Please verbally confirm your acceptance of this offer to me, sign this document, and fax/scan back to me a signed copy of this offer letter no later than 5:00 pm EDT on November 27, 2012. Following that, additional materials will be sent to you electronically.
Marc, we are confident that the position will be challenging and rewarding, that you will make significant contributions, and that you will achieve personal success at Pitney Bowes.
Sincerely,

/s/ Eduardo Menascé
Eduardo Menascé
Chairman, Executive Compensation Committee of the Board of Directors
Pitney Bowes Inc.
Attachments: Terms and Conditions
Acceptance Confirmation:

/s/ Marc Lautenbach         11 – 27 – 12
Marc Lautenbach                    Date




5




Terms and Conditions
1.
Completion of a Proprietary Information Protection Agreement (standard form attached). For purposes of such Agreement: (i) Paragraph (III) thereof will not prohibit you from retaining your address books that contain only contact information; (ii) Paragraph (IV)(A) will not apply to your employment with or other provision of services to a separately managed and operated division or affiliate of a competitor if such division or affiliate does not compete with the Company’s business and you do not discuss any material matters with regard to the competing division with employees of any divisions or affiliates of such business that do compete with the Company’s business; (iii) for purposes of Paragraph (IV)(B), a person, company or entity will be deemed a prospective customer of the Company if the Company has made a business proposal to such person, company or entity within twelve (12) months prior to your termination of employment; (iv) you will not be deemed to have violated Paragraph (IV)(C) with respect to an independent contractor of the Company unless such independent contractor provides services to the Company on an exclusive or semi-exclusive basis; and (v) you will not be deemed to have violated Paragraph (IV)(C) solely because a Company employee or independent contractor responds to a general advertisement not specifically targeted at Company employees or independent contractors.
2.
As a condition of your employment you will be required to electronically sign and comply with a PB Resolve Agreement.

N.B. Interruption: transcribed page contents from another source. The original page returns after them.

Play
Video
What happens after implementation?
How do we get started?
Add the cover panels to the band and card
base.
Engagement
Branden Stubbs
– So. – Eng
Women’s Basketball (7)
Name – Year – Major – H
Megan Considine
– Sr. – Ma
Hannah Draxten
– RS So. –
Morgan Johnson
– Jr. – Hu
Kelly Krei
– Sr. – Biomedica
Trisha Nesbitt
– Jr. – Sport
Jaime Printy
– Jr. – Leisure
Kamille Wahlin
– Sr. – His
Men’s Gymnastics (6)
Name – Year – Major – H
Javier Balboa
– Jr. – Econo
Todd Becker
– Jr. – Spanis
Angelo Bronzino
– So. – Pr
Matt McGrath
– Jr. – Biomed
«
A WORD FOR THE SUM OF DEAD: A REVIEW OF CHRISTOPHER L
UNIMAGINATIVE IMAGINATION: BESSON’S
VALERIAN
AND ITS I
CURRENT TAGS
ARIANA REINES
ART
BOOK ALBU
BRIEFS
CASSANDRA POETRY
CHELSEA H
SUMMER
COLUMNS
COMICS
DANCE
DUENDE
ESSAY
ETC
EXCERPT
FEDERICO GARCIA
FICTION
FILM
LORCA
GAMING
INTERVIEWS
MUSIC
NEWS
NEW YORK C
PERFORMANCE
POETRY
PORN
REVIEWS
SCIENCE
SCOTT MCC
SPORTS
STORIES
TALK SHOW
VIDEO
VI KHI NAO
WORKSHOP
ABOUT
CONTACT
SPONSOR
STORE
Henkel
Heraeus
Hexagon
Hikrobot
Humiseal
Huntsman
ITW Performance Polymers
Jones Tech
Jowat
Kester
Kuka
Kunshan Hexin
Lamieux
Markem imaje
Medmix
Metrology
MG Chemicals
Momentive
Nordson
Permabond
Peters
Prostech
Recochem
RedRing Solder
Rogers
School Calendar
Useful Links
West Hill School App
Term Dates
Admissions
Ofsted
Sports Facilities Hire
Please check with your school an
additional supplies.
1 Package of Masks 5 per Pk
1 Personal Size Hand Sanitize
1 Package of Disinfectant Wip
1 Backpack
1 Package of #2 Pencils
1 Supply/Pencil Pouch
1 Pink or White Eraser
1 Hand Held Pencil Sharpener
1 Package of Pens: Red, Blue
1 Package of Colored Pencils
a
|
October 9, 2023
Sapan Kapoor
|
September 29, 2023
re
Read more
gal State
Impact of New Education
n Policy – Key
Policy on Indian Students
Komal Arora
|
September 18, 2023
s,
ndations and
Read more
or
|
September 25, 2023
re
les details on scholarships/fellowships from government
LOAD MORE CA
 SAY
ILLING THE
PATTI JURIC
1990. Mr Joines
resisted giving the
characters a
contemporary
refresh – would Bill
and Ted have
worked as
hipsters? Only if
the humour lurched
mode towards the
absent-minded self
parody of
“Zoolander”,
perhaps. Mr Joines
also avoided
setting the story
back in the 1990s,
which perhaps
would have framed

The PB Resolve Agreement requires, among other provisions, that all covered disputes you may have with the Company and the Company may have with you, be submitted to the Company’s alternate dispute resolution process (“PB Resolve”), which includes full and final resolution of disputes through a four step process, ending with binding arbitration.
3.
Please note that you must satisfy the drug test requirement within your first thirty (30) days of employment and the background verification requirement prior to your first day of employment. Failure to complete these steps in the agreed upon time frame will result in the rescission and/or cancellation of this offer and your application for employment with any Pitney Bowes Company will not be reconsidered for a period of one year.
4.
Provision of the proper immigration control forms (I-9).
One additional important matter: Pitney Bowes does not wish to receive any documents or any confidential information concerning any business, technical or other matters of which you might be aware as a result of your former employment or from any other party. If at any time you are in doubt about whether or not to bring with you any information or disclose any such information, you should resolve the situation by not disclosing or discussing any information which could create a present or future conflict for you or Pitney Bowes.

You have advised us that you are not under any current or former agreement that prohibits you from being employed by Pitney Bowes. You understand that in the event such an agreement exists, Pitney Bowes has the right to end your employment or contest the agreement at its sole discretion. In addition, you understand and agree your employment is “at-will”, which means that you or Pitney Bowes can end your employment at any time for any reason.